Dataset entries
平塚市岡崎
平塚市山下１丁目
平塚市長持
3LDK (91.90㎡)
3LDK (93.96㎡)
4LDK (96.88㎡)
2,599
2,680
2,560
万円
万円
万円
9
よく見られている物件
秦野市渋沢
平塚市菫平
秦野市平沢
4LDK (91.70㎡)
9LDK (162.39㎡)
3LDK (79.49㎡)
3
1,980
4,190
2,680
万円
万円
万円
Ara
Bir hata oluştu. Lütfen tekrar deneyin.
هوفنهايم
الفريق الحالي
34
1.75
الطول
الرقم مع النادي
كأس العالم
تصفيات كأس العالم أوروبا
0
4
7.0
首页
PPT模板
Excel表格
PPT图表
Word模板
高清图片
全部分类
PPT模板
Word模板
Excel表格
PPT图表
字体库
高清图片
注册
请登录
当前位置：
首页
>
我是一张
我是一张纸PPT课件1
==
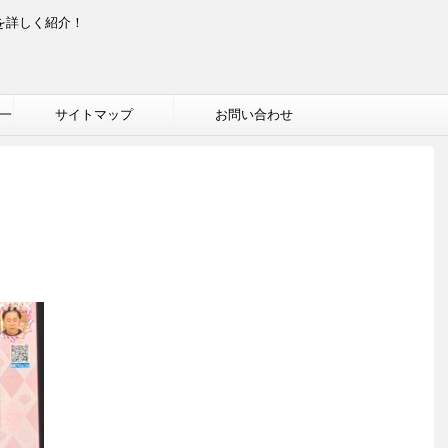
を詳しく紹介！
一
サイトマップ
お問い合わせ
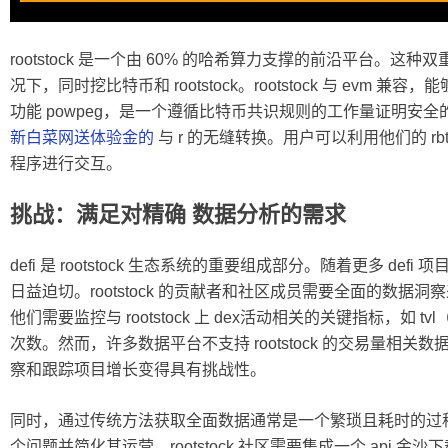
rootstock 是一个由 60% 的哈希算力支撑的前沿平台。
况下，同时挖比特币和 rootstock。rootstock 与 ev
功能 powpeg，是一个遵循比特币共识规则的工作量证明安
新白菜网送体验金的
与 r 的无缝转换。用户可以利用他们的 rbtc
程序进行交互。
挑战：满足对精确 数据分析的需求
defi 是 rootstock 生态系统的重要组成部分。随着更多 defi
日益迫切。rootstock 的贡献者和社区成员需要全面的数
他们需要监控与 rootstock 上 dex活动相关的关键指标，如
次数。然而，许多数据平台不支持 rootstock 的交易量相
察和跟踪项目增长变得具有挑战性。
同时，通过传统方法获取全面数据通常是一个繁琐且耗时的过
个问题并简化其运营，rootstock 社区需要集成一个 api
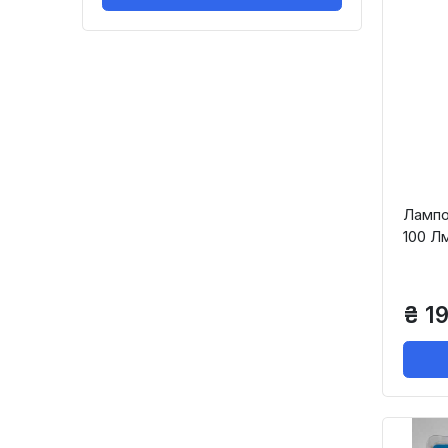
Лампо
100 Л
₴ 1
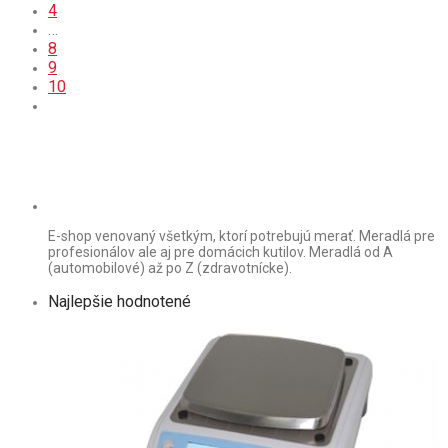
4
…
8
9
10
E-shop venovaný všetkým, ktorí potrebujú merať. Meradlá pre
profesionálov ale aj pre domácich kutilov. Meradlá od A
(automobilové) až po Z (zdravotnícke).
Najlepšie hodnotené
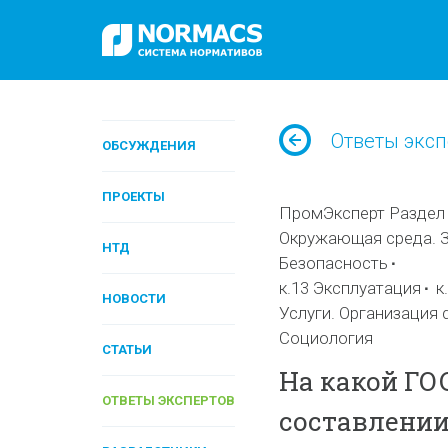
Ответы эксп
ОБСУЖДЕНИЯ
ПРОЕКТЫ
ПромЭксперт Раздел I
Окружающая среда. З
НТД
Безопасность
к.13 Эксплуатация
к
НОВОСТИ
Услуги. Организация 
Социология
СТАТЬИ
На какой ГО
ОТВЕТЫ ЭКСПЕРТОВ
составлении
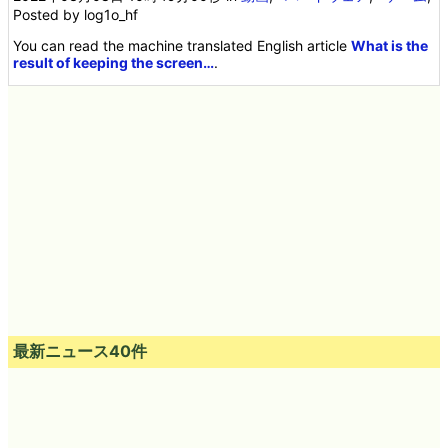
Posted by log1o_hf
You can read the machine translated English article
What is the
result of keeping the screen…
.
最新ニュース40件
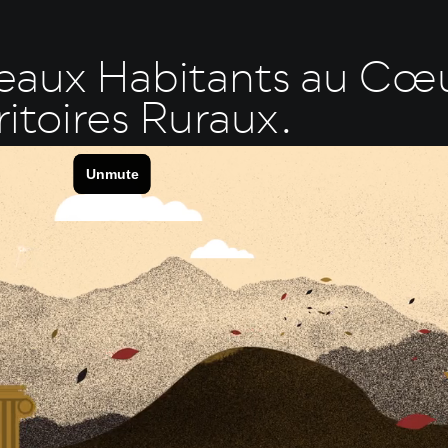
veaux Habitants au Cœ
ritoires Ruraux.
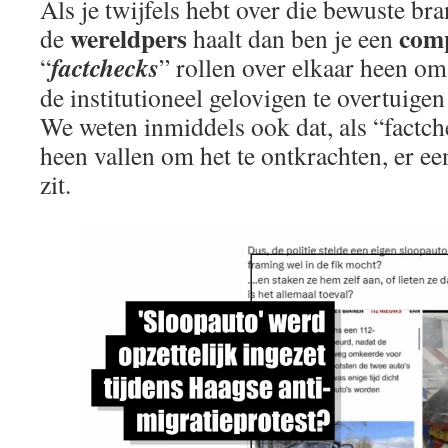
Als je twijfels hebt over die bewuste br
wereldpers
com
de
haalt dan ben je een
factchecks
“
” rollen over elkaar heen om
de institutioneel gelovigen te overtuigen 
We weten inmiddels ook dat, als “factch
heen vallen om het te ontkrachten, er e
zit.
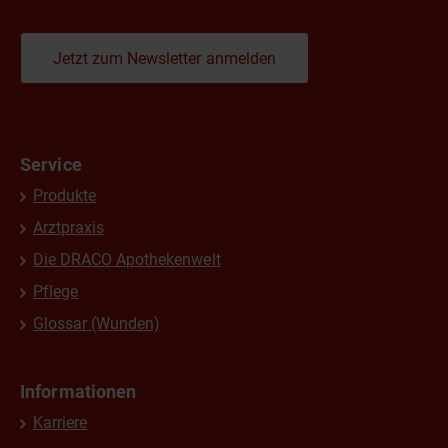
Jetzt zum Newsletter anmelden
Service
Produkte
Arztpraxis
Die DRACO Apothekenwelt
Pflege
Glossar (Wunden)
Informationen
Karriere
...
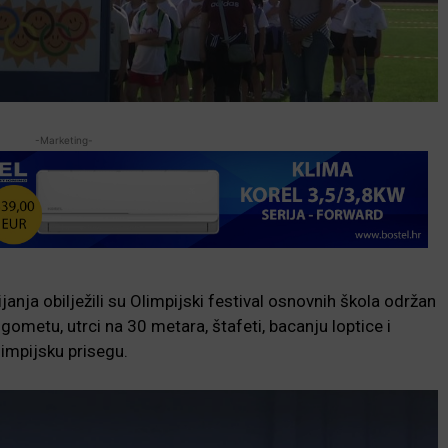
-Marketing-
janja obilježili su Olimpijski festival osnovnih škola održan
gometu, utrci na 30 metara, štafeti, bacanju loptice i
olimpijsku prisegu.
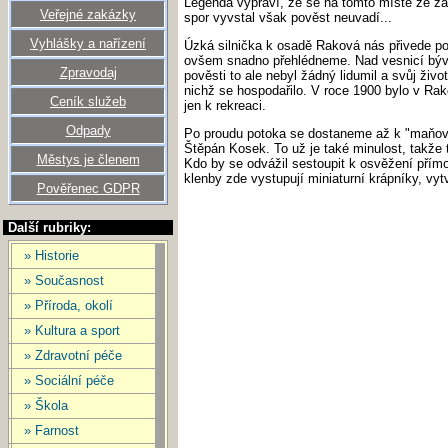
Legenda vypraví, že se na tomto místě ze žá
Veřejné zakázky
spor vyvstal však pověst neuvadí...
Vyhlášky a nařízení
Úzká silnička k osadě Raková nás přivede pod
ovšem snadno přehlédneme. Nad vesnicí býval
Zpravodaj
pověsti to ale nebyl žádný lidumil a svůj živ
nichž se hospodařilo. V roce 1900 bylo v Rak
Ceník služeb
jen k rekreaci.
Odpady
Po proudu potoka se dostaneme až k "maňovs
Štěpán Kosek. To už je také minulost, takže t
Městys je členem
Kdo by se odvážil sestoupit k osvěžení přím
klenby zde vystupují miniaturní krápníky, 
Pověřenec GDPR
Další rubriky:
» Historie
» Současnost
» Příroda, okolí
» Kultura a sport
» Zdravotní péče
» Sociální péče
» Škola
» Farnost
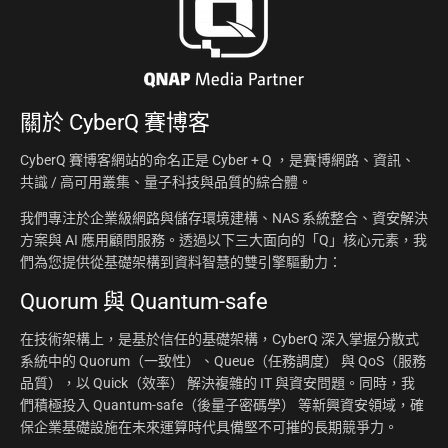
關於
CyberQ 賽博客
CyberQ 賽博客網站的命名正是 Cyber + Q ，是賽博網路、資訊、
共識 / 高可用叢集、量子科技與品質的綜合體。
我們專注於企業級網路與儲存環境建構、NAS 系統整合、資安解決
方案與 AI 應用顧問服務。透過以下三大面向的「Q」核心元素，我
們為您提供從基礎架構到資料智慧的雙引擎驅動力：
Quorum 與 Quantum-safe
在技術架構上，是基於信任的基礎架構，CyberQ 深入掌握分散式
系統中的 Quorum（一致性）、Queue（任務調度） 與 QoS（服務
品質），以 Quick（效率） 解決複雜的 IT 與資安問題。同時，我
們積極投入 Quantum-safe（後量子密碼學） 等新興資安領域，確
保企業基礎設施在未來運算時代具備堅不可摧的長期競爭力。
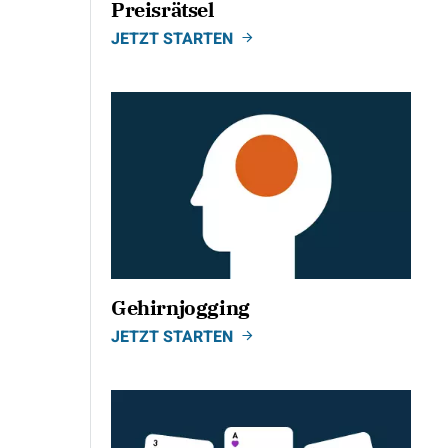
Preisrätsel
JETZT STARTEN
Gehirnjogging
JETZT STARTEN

Problem description :: Look through the entries for the string "heen". Every line that has it belongs in the answer.

Worked solution ::
” rollen over elkaar heen om
heen vallen om het te ontkrachten, er e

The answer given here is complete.